[SOURCE RECORDS Boundary: Start]

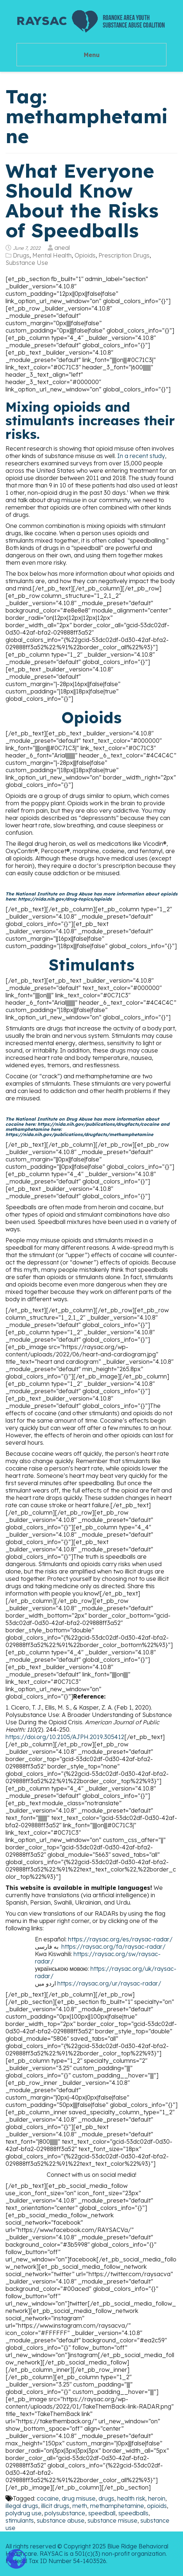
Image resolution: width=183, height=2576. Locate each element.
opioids (157, 2505)
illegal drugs (22, 2505)
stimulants (20, 2520)
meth (79, 2505)
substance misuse (112, 2520)
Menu (92, 54)
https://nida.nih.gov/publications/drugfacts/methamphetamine (79, 1134)
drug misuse (79, 2498)
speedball (101, 2513)
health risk (131, 2498)
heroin (156, 2498)
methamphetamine (117, 2505)
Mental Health (52, 255)
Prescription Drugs (124, 255)
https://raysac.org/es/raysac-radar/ (120, 1939)
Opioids (85, 255)
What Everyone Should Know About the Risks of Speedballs (82, 200)
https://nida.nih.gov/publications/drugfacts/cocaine (98, 1124)
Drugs (21, 255)
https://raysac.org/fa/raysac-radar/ (113, 1946)
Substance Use (27, 262)
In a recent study (141, 456)
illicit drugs (55, 2505)
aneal (62, 247)
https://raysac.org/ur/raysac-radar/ (109, 1983)
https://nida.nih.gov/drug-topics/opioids (65, 899)
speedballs (133, 2513)
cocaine (48, 2498)
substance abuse (61, 2520)
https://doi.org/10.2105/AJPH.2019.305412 (65, 1737)
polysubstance (64, 2513)
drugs (106, 2498)
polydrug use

[SOURCE RECORDS Boundary: End]

- [PROBLEM TO SOLVE]:
Pictures aside, reproduce all of the data exactly.

- [EXERCISE OUTPUT]:
Image resolution: width=183, height=2576. Locate each element.
opioids (157, 2505)
illegal drugs (22, 2505)
stimulants (20, 2520)
meth (79, 2505)
substance misuse (112, 2520)
Menu (92, 54)
https://nida.nih.gov/publications/drugfacts/methamphetamine (79, 1134)
drug misuse (79, 2498)
speedball (101, 2513)
health risk (131, 2498)
heroin (156, 2498)
methamphetamine (117, 2505)
Mental Health (52, 255)
Prescription Drugs (124, 255)
https://raysac.org/es/raysac-radar/ (120, 1939)
Opioids (85, 255)
What Everyone Should Know About the Risks of Speedballs (82, 200)
https://nida.nih.gov/publications/drugfacts/cocaine (98, 1124)
Drugs (21, 255)
https://raysac.org/fa/raysac-radar/ (113, 1946)
Substance Use (27, 262)
In a recent study (141, 456)
illicit drugs (55, 2505)
aneal (62, 247)
https://raysac.org/ur/raysac-radar/ (109, 1983)
https://nida.nih.gov/drug-topics/opioids (65, 899)
speedballs (133, 2513)
cocaine (48, 2498)
substance abuse (61, 2520)
https://doi.org/10.2105/AJPH.2019.305412 (65, 1737)
polysubstance (64, 2513)
drugs (106, 2498)
polydrug use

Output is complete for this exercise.